Senate Democrats said yesterday that they will demand to know the political views of any nominee President Bush names to replace retiring Supreme Court Justice Sandra Day O’Connor.

“I think the number one thing that I am interested in are the nominee’s views,” Sen. Charles E. Schumer, New York Democrat and Senate Judiciary Committee member, said yesterday on ABC’s “This Week.”

Such questions will ensure acrimonious confirmation hearings and conservatives have long argued that such questions – political “litmus tests,” they call them – are improper and undermine the independence of the federal judiciary. …

Sen. Edward M. Kennedy, Massachusetts Democrat, defended his 1987 decision to attack then-federal Judge Robert H. Bork based on his political views, including the famous “Robert Bork’s America” speech on the Senate floor. And he said he would do the same thing if Mr. Bush sends an similarly conservative nominee to replace Justice O’Connor.

“When the president sent Robert Bork to the Senate Judiciary Committee for nomination … it was very clear that he was selected primarily because of his judicial philosophy,” Mr. Kennedy said on ABC. “They made it, really, an issue there, and it became the issue before the Judiciary Committee and the country.”

And so on. The trick here is to insert the word “political” every place you describe what Democrats are going to ask the nominee about. Maybe Ted Kennedy wants to know the recipe for muffins — in the parlance of the Moonie Times, those are political muffins! Outrage!

In reality, of course, the question is not about politics. I can guarantee you that whoever the nominee will be, he or she will be a Republican. The question is what they bring in to deciding cases — their judicial philosophy. It’s not about prejudging future cases, but about whether the nominee would rewrite settled law. Leave it to Republican Judiciary chair Arlen Specter to describe the difference (from the Post article):

Judiciary Committee Chairman Arlen Specter (R-Pa.) … on NBC’s “Meet the Press,” said: “I wouldn’t say, ‘Are you going to uphold Roe?’ But I would ask a nominee . . . ‘When you have a decision which has been in effect for decades, and people have come to rely upon it, what kind of circumstances, how extraordinary must they be’ ” to try to overturn it?

Since some of the president’s potential nominees are quite radical — meaning they subscribe to specific, absolutist view of how to interpret the Constitution, and they wouldn’t hesitate to, for example, strike down labor laws, Social Security, etc. as unconstitutional by their philosophy — it’s quite necessary to inquire about their precious philosophy. It could well determine the future of the country in dramatic ways.

In yesterday’s New York Times, Jeff Rosen explains a few of these diverse “conservativisms” and what to look for in a “conservative” nominee.

Returning to the Washington Times article, at least reporter Charles Hurt saw fit to mention consultation:

As far as consultation is concerned, Mr. Bush appears to be off on the right foot, according to Sen. Patrick J. Leahy of Vermont, ranking Democrat on the Judiciary Committee.
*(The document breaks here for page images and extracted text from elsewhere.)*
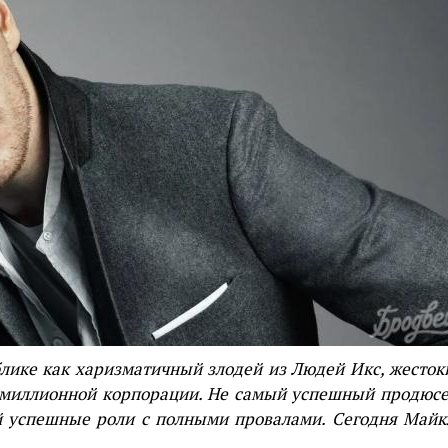
лике как харизматичный злодей из Людей Икс, жесток
омиллионной корпорации. Не самый успешный продюсе
й успешные роли с полными провалами. Сегодня Майк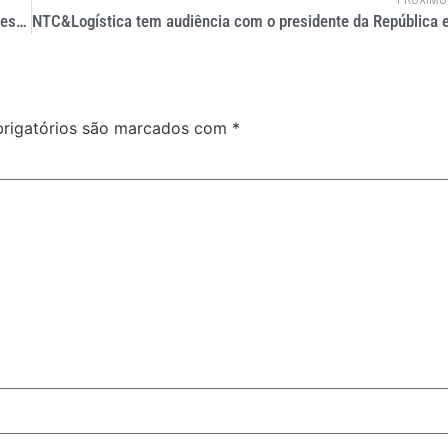
ITL abre inscrições em SP e Curitiba para especialização em Gestão de Negócios
rigatórios são marcados com
*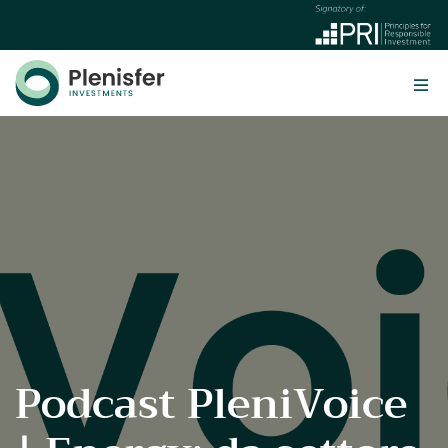
Podcast PleniVoice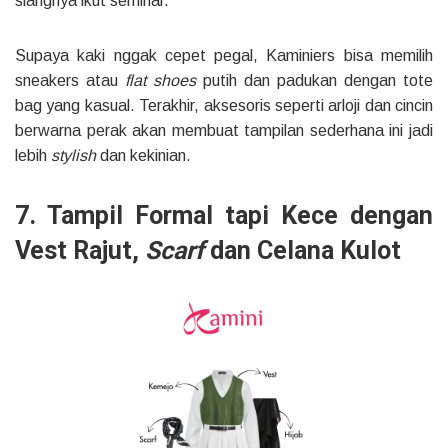
siangnya ikut seminar.
Supaya kaki nggak cepet pegal, Kaminiers bisa memilih
sneakers atau
flat shoes
putih dan padukan dengan tote
bag yang kasual. Terakhir, aksesoris seperti arloji dan cincin
berwarna perak akan membuat tampilan sederhana ini jadi
lebih
stylish
dan kekinian.
7. Tampil Formal tapi Kece dengan
Vest Rajut,
Scarf
dan Celana Kulot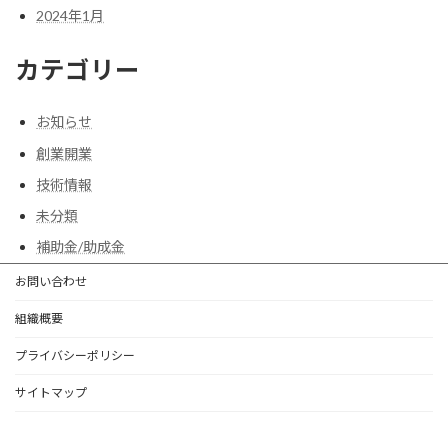
2024年1月
カテゴリー
お知らせ
創業開業
技術情報
未分類
補助金/助成金
お問い合わせ
組織概要
プライバシーポリシー
サイトマップ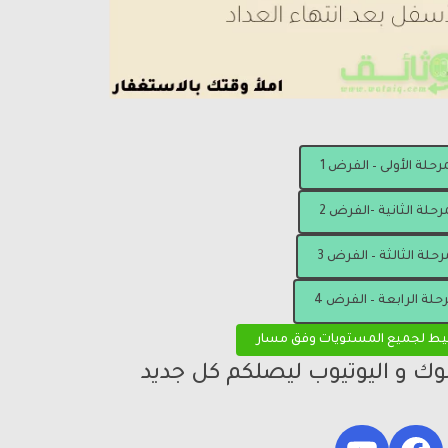
مرحلة الأولى – الفرض 1
رحلة الثانية -الفرض 2
رحلة الثالثة – الفرض 3
رحلة الرابعة – الفرض 4
يط لجميع المستويات وفق مسار
بوك و اليوتيوب ليصلكم كل جديد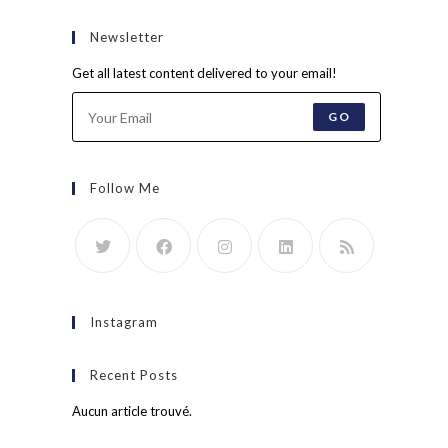
Newsletter
Get all latest content delivered to your email!
GO
Follow Me
Instagram
Recent Posts
Aucun article trouvé.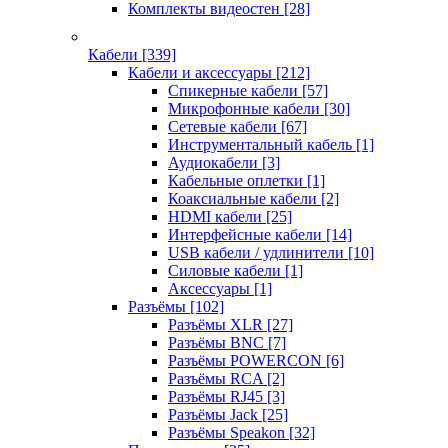
Комплекты видеостен
[28]
Кабели
[339]
Кабели и аксессуары
[212]
Спикерные кабели
[57]
Микрофонные кабели
[30]
Сетевые кабели
[67]
Инструментальный кабель
[1]
Аудиокабели
[3]
Кабельные оплетки
[1]
Коаксиальные кабели
[2]
HDMI кабели
[25]
Интерфейсные кабели
[14]
USB кабели / удлинители
[10]
Силовые кабели
[1]
Аксессуары
[1]
Разъёмы
[102]
Разъёмы XLR
[27]
Разъёмы BNC
[7]
Разъёмы POWERCON
[6]
Разъёмы RCA
[2]
Разъёмы RJ45
[3]
Разъёмы Jack
[25]
Разъёмы Speakon
[32]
“I’ve advised the president,” he said on NBC’s “Meet the Press.” “I won’t go into the details of the private conversation, but parts of things I’ve said publicly before: Get somebody who will unite the country, not divide the country.”

But on CNN yesterday, Judge Bork said that the president should not aim for political compromise.

“If Bush does that, he will, I think, have neglected his duty,” he said. “His duty is to find somebody who will make a fine judge, not someone who is a compromise candidate with Teddy Kennedy.”

That, along with quotes like this from the “base,” sums up the extent of Bush’s planned consultation: Listen, ignore.

Three eager-beaver reporters, in two conservative newspapers, in one desperate city. It’s going to be a long summer here.